## EXERCISE REQUIREMENTS
Among the entries below, one line contains "Download Official Team Mobile App" and another contains "Conditions.". Transcribe those two lines and every line between them, exactly.

--- START ---

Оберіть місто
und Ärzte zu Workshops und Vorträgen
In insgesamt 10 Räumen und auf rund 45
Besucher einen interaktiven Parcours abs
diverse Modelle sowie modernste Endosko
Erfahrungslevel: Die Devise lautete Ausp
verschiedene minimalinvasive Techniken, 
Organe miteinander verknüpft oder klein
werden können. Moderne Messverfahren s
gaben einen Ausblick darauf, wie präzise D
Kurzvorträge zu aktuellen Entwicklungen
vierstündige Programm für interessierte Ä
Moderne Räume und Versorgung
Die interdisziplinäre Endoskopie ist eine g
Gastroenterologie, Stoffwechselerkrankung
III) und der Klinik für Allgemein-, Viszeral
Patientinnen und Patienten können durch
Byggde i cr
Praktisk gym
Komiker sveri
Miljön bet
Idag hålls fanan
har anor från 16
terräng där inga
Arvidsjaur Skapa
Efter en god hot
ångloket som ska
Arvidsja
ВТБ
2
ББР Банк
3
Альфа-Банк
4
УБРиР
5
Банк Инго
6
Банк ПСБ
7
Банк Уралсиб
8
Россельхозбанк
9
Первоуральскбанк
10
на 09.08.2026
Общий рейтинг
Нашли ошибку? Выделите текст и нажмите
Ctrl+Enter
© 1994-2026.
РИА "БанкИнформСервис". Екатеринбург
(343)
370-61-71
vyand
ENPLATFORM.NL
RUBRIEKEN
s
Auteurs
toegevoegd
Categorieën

--- END ---
--- START ---

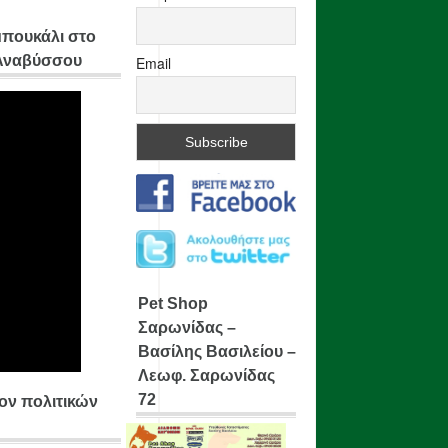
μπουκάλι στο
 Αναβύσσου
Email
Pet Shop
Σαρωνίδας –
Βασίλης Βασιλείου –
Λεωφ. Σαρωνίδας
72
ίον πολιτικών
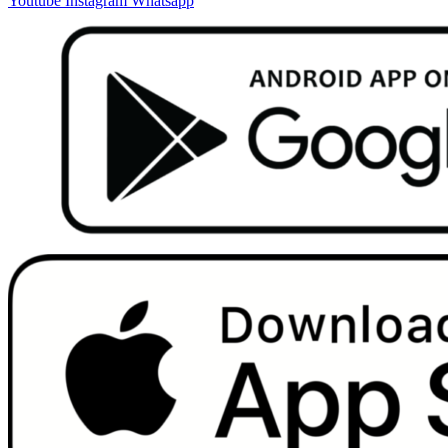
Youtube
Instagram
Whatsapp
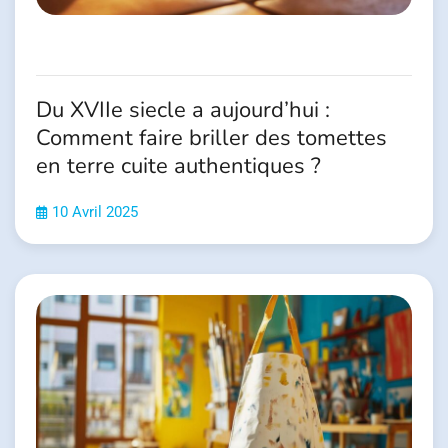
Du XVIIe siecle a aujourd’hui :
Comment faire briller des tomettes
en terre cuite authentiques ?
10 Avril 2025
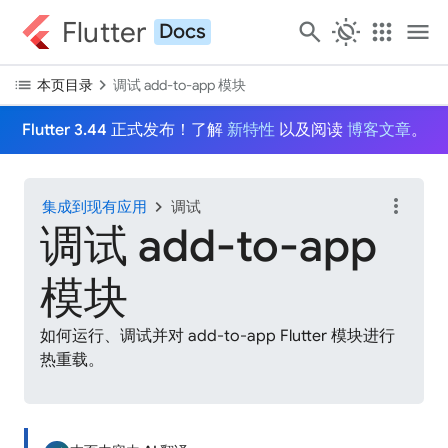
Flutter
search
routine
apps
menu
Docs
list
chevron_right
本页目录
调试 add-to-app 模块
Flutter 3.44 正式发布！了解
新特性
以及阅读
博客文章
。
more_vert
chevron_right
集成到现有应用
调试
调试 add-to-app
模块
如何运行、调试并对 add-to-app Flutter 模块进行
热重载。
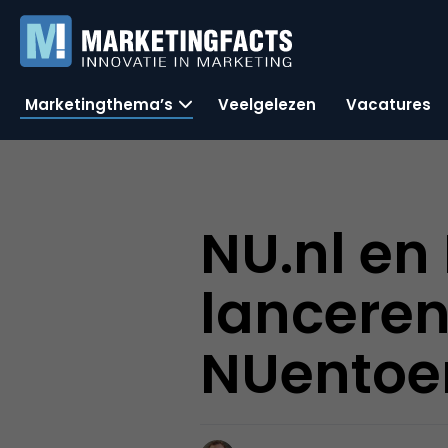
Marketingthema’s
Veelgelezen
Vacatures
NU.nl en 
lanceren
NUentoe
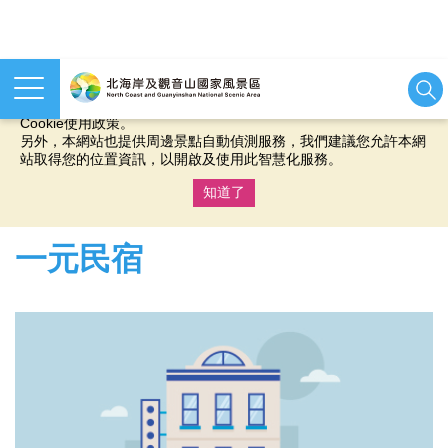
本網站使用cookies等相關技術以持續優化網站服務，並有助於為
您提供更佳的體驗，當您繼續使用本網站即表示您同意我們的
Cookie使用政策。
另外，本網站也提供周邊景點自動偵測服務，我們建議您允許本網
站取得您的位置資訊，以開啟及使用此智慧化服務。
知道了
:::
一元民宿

--- END ---
--- START ---

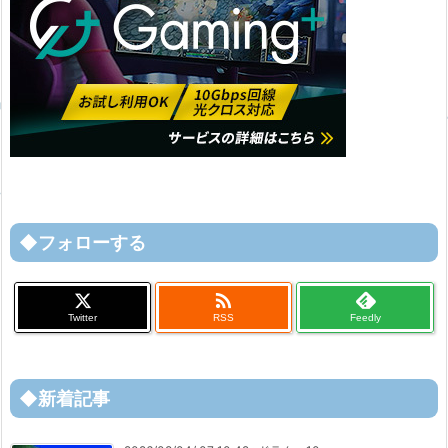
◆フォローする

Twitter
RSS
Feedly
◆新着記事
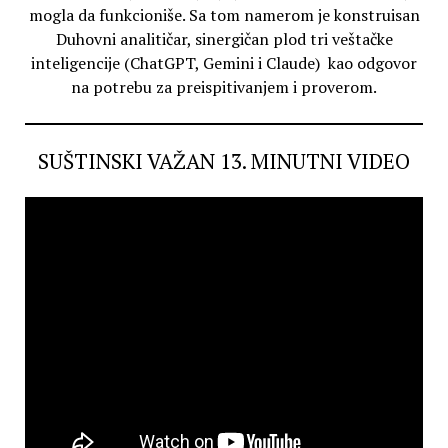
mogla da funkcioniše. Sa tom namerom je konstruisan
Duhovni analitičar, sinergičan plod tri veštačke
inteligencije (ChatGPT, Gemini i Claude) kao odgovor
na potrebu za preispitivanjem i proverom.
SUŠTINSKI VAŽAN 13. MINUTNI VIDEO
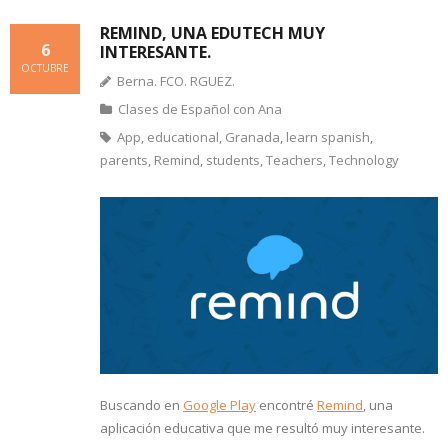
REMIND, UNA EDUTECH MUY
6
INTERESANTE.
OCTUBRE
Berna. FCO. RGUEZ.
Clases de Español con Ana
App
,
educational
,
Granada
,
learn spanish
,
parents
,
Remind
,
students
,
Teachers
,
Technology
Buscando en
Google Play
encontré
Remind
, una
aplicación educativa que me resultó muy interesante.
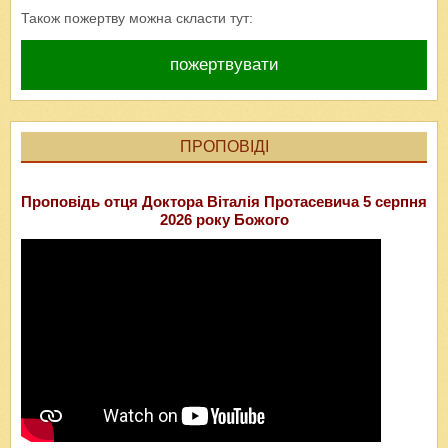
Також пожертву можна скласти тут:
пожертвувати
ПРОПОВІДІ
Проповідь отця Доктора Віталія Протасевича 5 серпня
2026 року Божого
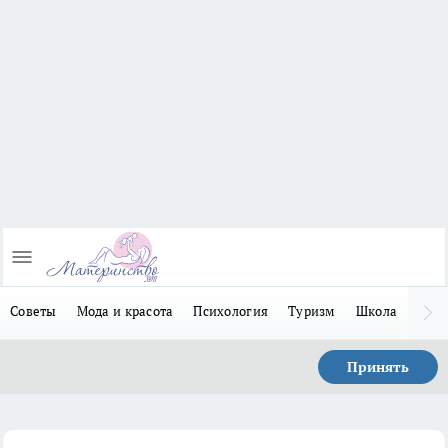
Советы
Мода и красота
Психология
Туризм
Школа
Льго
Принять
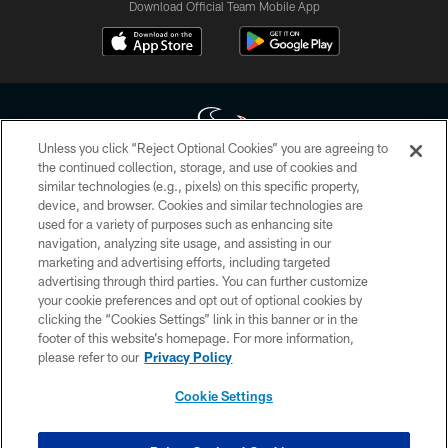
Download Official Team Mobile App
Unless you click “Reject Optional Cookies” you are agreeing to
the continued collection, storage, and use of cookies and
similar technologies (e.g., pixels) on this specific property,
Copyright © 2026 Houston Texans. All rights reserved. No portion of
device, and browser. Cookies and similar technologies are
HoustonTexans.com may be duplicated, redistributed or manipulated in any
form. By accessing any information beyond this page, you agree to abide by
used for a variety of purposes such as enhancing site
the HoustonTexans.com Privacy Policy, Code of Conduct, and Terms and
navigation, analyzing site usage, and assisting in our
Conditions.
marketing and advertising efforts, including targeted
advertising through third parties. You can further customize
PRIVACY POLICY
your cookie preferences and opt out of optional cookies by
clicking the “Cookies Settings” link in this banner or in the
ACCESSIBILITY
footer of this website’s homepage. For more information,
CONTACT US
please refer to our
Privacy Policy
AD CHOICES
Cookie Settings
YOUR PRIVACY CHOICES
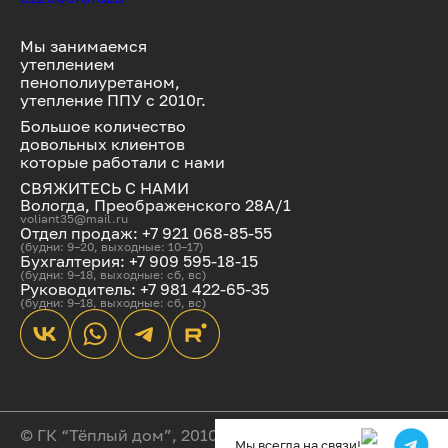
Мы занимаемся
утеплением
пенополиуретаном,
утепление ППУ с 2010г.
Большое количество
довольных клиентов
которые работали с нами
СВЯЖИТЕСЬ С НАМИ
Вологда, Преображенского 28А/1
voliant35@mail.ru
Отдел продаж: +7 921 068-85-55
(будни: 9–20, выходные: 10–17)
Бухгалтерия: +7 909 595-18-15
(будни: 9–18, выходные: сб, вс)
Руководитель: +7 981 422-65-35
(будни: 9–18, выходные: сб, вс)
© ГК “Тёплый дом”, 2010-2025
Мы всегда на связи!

--- END ---

## WRITTEN RESPONSE
Download Official Team Mobile App
Unless you click “Reject Optional Cookies” you are agreeing to
the continued collection, storage, and use of cookies and
similar technologies (e.g., pixels) on this specific property,
Copyright © 2026 Houston Texans. All rights reserved. No portion of
device, and browser. Cookies and similar technologies are
HoustonTexans.com may be duplicated, redistributed or manipulated in any
form. By accessing any information beyond this page, you agree to abide by
used for a variety of purposes such as enhancing site
the HoustonTexans.com Privacy Policy, Code of Conduct, and Terms and
navigation, analyzing site usage, and assisting in our
Conditions.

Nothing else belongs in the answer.